Data extracts —
<<<<

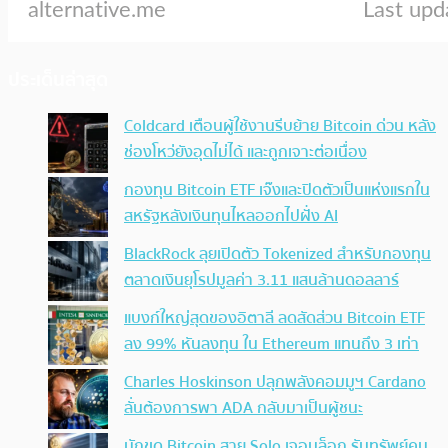
ประเด็นล่าสุด
Coldcard เตือนผู้ใช้งานรีบย้าย Bitcoin ด่วน หลัง
ช่องโหว่ยังอุดไม่ได้ และถูกเจาะต่อเนื่อง
กองทุน Bitcoin ETF เจ๊งและปิดตัวเป็นแห่งแรกใน
สหรัฐหลังเงินทุนไหลออกไปฝั่ง AI
BlackRock ลุยเปิดตัว Tokenized สำหรับกองทุน
ตลาดเงินยุโรปมูลค่า 3.11 แสนล้านดอลลาร์
แบงก์ใหญ่สุดของอิตาลี ลดสัดส่วน Bitcoin ETF
ลง 99% หันลงทุน ใน Ethereum แทนถึง 3 เท่า
Charles Hoskinson ปลุกพลังคอมมูฯ Cardano
ลั่นต้องการพา ADA กลับมาเป็นผู้ชนะ
นักขุด Bitcoin สาย Solo เจอบล็อก รับทรัพย์คน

>>>>

Your objective — Extract from the material all lines containing the string "Bitcoin".

Written response —
Coldcard เตือนผู้ใช้งานรีบย้าย Bitcoin ด่วน หลัง
กองทุน Bitcoin ETF เจ๊งและปิดตัวเป็นแห่งแรกใน
แบงก์ใหญ่สุดของอิตาลี ลดสัดส่วน Bitcoin ETF
นักขุด Bitcoin สาย Solo เจอบล็อก รับทรัพย์คน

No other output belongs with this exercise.